*** Provided entries Section Begins ***

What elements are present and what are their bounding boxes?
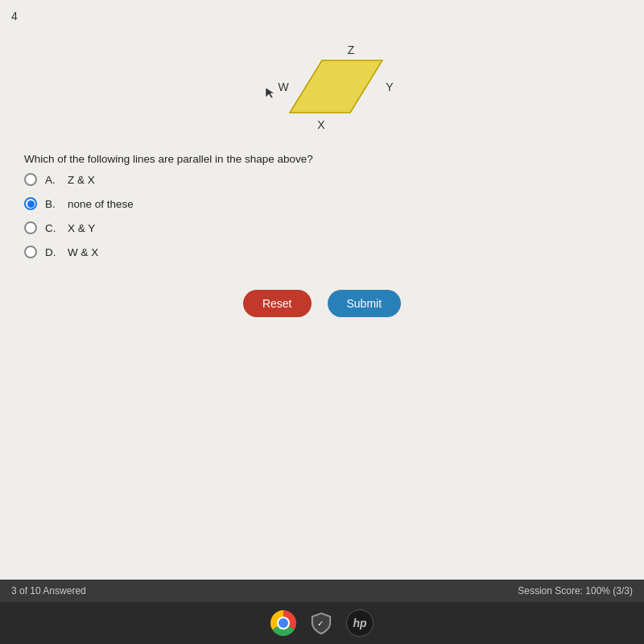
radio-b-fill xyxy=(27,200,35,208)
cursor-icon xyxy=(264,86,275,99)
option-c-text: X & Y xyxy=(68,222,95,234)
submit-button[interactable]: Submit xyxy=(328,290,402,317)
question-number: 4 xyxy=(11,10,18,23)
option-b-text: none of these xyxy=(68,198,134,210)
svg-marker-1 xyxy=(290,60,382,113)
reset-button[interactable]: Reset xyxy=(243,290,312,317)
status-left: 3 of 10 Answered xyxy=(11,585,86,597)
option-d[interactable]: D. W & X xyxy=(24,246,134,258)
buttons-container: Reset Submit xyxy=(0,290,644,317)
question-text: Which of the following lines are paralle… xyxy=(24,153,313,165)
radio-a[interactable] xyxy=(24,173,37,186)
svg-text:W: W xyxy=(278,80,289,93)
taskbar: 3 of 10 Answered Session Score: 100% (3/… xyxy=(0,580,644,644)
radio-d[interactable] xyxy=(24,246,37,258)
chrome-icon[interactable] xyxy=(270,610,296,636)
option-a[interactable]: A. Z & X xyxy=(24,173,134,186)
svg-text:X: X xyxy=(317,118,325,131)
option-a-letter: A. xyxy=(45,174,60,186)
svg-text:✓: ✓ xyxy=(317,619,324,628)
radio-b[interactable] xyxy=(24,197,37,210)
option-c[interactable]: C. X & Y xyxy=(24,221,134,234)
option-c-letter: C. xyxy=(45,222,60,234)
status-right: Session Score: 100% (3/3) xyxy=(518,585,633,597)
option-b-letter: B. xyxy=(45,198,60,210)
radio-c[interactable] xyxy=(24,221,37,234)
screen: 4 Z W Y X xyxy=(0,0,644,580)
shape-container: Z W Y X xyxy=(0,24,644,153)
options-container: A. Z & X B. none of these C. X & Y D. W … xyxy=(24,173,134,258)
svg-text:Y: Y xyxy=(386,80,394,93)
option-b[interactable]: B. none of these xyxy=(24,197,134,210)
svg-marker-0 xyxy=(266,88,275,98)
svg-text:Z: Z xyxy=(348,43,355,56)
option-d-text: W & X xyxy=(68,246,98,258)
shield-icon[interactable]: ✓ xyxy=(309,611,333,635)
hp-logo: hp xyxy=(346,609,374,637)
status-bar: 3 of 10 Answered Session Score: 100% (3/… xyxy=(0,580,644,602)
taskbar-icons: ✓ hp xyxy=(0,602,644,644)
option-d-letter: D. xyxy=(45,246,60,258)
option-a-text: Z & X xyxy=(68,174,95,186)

*** Provided entries Section Ends ***

What you should do.
Above are the records; print them all exactly and keep the pictures out.

Answer section.
What elements are present and what are their bounding boxes?
radio-b-fill xyxy=(27,200,35,208)
cursor-icon xyxy=(264,86,275,99)
option-c-text: X & Y xyxy=(68,222,95,234)
submit-button[interactable]: Submit xyxy=(328,290,402,317)
question-number: 4 xyxy=(11,10,18,23)
option-b-text: none of these xyxy=(68,198,134,210)
svg-marker-1 xyxy=(290,60,382,113)
reset-button[interactable]: Reset xyxy=(243,290,312,317)
status-left: 3 of 10 Answered xyxy=(11,585,86,597)
option-d[interactable]: D. W & X xyxy=(24,246,134,258)
buttons-container: Reset Submit xyxy=(0,290,644,317)
question-text: Which of the following lines are paralle… xyxy=(24,153,313,165)
radio-a[interactable] xyxy=(24,173,37,186)
svg-text:W: W xyxy=(278,80,289,93)
taskbar: 3 of 10 Answered Session Score: 100% (3/… xyxy=(0,580,644,644)
radio-d[interactable] xyxy=(24,246,37,258)
chrome-icon[interactable] xyxy=(270,610,296,636)
option-a[interactable]: A. Z & X xyxy=(24,173,134,186)
svg-text:X: X xyxy=(317,118,325,131)
option-a-letter: A. xyxy=(45,174,60,186)
svg-text:✓: ✓ xyxy=(317,619,324,628)
radio-b[interactable] xyxy=(24,197,37,210)
option-c[interactable]: C. X & Y xyxy=(24,221,134,234)
option-c-letter: C. xyxy=(45,222,60,234)
status-right: Session Score: 100% (3/3) xyxy=(518,585,633,597)
option-b-letter: B. xyxy=(45,198,60,210)
radio-c[interactable] xyxy=(24,221,37,234)
screen: 4 Z W Y X xyxy=(0,0,644,580)
shape-container: Z W Y X xyxy=(0,24,644,153)
options-container: A. Z & X B. none of these C. X & Y D. W … xyxy=(24,173,134,258)
svg-text:Y: Y xyxy=(386,80,394,93)
option-b[interactable]: B. none of these xyxy=(24,197,134,210)
svg-marker-0 xyxy=(266,88,275,98)
svg-text:Z: Z xyxy=(348,43,355,56)
option-d-text: W & X xyxy=(68,246,98,258)
shield-icon[interactable]: ✓ xyxy=(309,611,333,635)
hp-logo: hp xyxy=(346,609,374,637)
status-bar: 3 of 10 Answered Session Score: 100% (3/… xyxy=(0,580,644,602)
taskbar-icons: ✓ hp xyxy=(0,602,644,644)
option-d-letter: D. xyxy=(45,246,60,258)
option-a-text: Z & X xyxy=(68,174,95,186)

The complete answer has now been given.